Il quotidiano milanese resta il più venduto in Italia. Ha confermato autorevolezza anche in Europa. Cosa non va allora? Il problema principale sono le relazioni industriali. Non vanno verso il verso giusto da tempo. I contrasti sindacali derivano soprattutto da alcune impostazioni autoritarie dell’azionista di maggioranza che ha anche altri interessi editoriali e calcistici (è proprietario del Torino calcio). A Cairo la redazione riconosce di aver effettuato assunzioni: con le ultime 56, l’organico è passato a 489 dipendenti, 295 collaboratori con contratto e 520 collaboratori a borderò. Avendo, inoltre, incorporato 104 giornalisti delle edizioni locali, l’ammontare dei professionisti a busta paga sono saliti a 1.304. A fronte di questo e alla crisi dell’editoria italiana ed europea l’editore rivendica altri due punti di successo: gli abbonamenti digitali sono saliti a 520mila e la sede storica di Via Solferino è stata riacquistata, in considerazione del valore simbolico consolidato da oltre cento anni di vita.

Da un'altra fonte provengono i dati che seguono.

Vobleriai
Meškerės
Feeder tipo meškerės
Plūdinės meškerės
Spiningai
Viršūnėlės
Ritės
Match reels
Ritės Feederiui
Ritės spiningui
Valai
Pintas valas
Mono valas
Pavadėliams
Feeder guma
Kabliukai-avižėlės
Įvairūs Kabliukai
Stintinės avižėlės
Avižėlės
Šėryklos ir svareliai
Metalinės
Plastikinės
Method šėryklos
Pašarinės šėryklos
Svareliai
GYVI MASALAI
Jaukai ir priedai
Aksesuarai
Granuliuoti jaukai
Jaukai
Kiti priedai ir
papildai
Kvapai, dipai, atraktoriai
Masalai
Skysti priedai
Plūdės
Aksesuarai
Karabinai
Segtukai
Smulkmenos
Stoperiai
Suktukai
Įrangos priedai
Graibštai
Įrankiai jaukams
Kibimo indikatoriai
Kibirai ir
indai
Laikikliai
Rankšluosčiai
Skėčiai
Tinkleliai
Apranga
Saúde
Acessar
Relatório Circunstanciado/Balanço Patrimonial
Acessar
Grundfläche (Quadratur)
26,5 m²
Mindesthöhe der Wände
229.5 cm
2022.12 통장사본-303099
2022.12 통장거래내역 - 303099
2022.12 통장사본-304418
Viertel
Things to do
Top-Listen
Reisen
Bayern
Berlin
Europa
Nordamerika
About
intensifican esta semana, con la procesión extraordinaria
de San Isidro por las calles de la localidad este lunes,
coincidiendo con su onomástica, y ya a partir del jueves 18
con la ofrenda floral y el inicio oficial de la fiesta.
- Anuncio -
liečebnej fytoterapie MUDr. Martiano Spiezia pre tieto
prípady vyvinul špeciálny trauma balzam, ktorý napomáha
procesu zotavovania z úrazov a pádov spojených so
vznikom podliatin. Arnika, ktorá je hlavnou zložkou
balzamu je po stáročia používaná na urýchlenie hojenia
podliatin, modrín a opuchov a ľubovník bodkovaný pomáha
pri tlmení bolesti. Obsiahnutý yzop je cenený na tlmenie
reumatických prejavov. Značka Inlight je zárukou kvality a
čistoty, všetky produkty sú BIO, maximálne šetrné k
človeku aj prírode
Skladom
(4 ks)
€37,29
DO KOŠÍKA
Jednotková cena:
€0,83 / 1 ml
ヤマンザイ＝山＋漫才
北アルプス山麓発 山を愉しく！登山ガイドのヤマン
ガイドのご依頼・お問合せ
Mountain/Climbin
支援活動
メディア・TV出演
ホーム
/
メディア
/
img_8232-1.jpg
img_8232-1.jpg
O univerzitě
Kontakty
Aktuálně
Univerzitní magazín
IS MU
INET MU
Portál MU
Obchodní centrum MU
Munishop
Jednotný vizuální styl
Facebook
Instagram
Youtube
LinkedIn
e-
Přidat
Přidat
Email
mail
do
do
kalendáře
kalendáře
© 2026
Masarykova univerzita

E proprio sui lavori di ristrutturazione della sede si sono appuntate le critiche dei redattori per la sistemazione di uffici per l’editore Urbano Cairo, il direttore generale Alessandro Bompieri e il responsabile delle risorse umane Vito Ribaudo”.

Una scelta, scrive l’assemblea, che rischia di violare una legge non scritta ma che è stata la vera forza del Corriere della Sera, quella che impone una netta separazione degli spazi: “da una parte i giornalisti e da un’altra parte i rappresentanti dell’azienda”. Si aggiunge anche che da troppo tempo “la linea rossa che deve separare informazione e marketing è sempre più sfumata, fino ad arrivare a commistioni che fanno male all’immagine e alla tradizione di autonomia del giornale”. Preoccupano i redattori altri due aspetti. I mezzi tecnologici sono spesso inadeguati, il sistema editoriale presenta gravi bug operativi, mancano figure tecniche per lo sviluppo digitale. Il secondo aspetto è il peggioramento delle condizioni di lavoro, come evidenziato dallo sciopero per strappare 6 giorni di Smart working al mese e difendere l’aggiornamento professionale che fa parte delle buste paga da sempre. In definitiva, secondo l’assemblea dei redattori (130 sì su 168 presenti) le risposte dell’azienda “sono irrisorie in un gruppo che ha dichiarato cospicui utili e distribuito dividendi”.